*SUPPLIED RECORDS:*
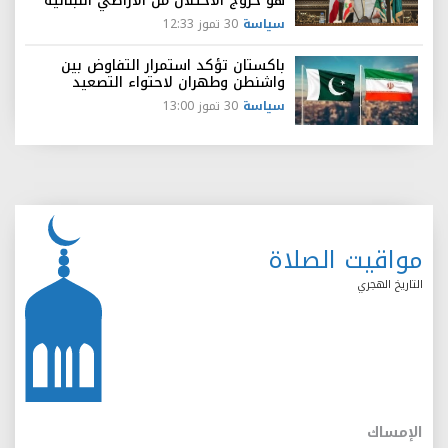
هو خروج الاحتلال من الأراضي اللبنانية
سياسة
30 تموز 12:33
باكستان تؤكد استمرار التفاوض بين
واشنطن وطهران لاحتواء التصعيد
سياسة
30 تموز 13:00
مواقيت الصلاة
التاريخ الهجري
الإمساك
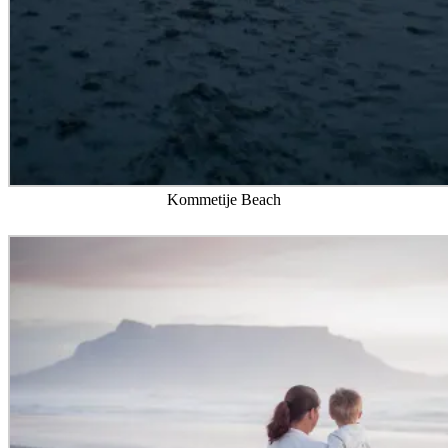
Kommetije Beach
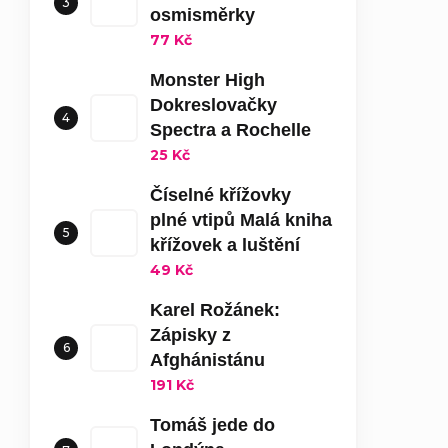
osmisměrky
77 Kč
Monster High
Dokreslovačky
Spectra a Rochelle
25 Kč
Číselné křížovky
plné vtipů Malá kniha
křížovek a luštění
49 Kč
Karel Rožánek:
Zápisky z
Afghánistánu
191 Kč
Tomáš jede do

*EXERCISE DETAILS:* Without the pictures, give back the entries exactly.

*COMPLETED EXERCISE:*
هو خروج الاحتلال من الأراضي اللبنانية
سياسة
30 تموز 12:33
باكستان تؤكد استمرار التفاوض بين
واشنطن وطهران لاحتواء التصعيد
سياسة
30 تموز 13:00
مواقيت الصلاة
التاريخ الهجري
الإمساك
Kommetije Beach
osmisměrky
77 Kč
Monster High
Dokreslovačky
Spectra a Rochelle
25 Kč
Číselné křížovky
plné vtipů Malá kniha
křížovek a luštění
49 Kč
Karel Rožánek:
Zápisky z
Afghánistánu
191 Kč
Tomáš jede do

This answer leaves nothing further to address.